• _What needs to be done_: Output each entry below as it stands, leaving out every picture.

(Saved data entries)

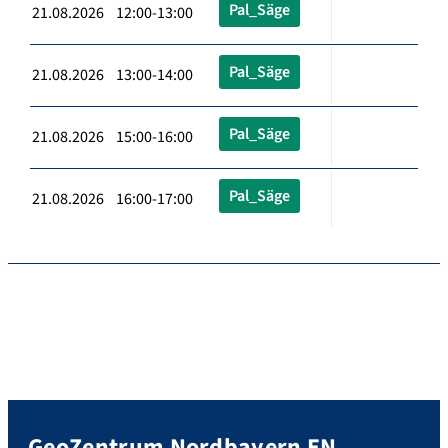
Pal_Säge
21.08.2026 12:00-13:00
Pal_Säge
21.08.2026 13:00-14:00
Pal_Säge
21.08.2026 15:00-16:00
Pal_Säge
21.08.2026 16:00-17:00
GeoZentrum Nordbayern EN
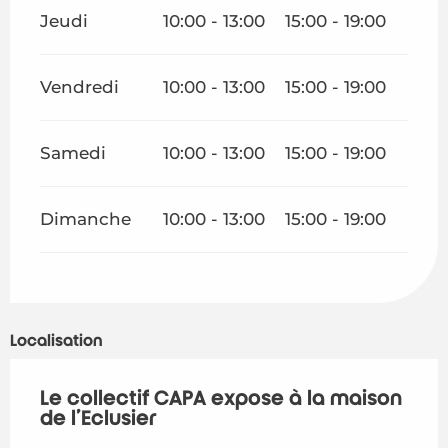
Jeudi
10:00 - 13:00
15:00 - 19:00
Vendredi
10:00 - 13:00
15:00 - 19:00
Samedi
10:00 - 13:00
15:00 - 19:00
Dimanche
10:00 - 13:00
15:00 - 19:00
Localisation
Le collectif CAPA expose à la maison
de l'Eclusier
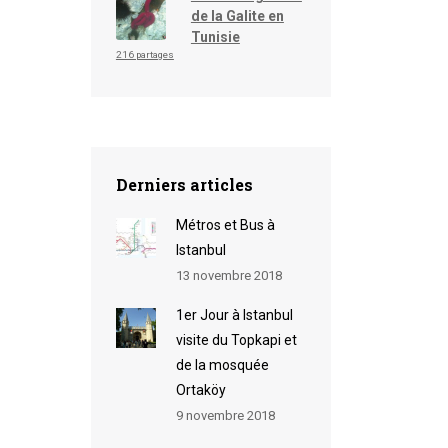
de la Galite en
Tunisie
216 partages
Derniers articles
Métros et Bus à
Istanbul
13 novembre 2018
1er Jour à Istanbul
visite du Topkapi et
de la mosquée
Ortaköy
9 novembre 2018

• _Your solution_:
Pal_Säge
21.08.2026 12:00-13:00
Pal_Säge
21.08.2026 13:00-14:00
Pal_Säge
21.08.2026 15:00-16:00
Pal_Säge
21.08.2026 16:00-17:00
GeoZentrum Nordbayern EN
Jeudi
10:00 - 13:00
15:00 - 19:00
Vendredi
10:00 - 13:00
15:00 - 19:00
Samedi
10:00 - 13:00
15:00 - 19:00
Dimanche
10:00 - 13:00
15:00 - 19:00
Localisation
Le collectif CAPA expose à la maison
de l'Eclusier
de la Galite en
Tunisie
216 partages
Derniers articles
Métros et Bus à
Istanbul
13 novembre 2018
1er Jour à Istanbul
visite du Topkapi et
de la mosquée
Ortaköy
9 novembre 2018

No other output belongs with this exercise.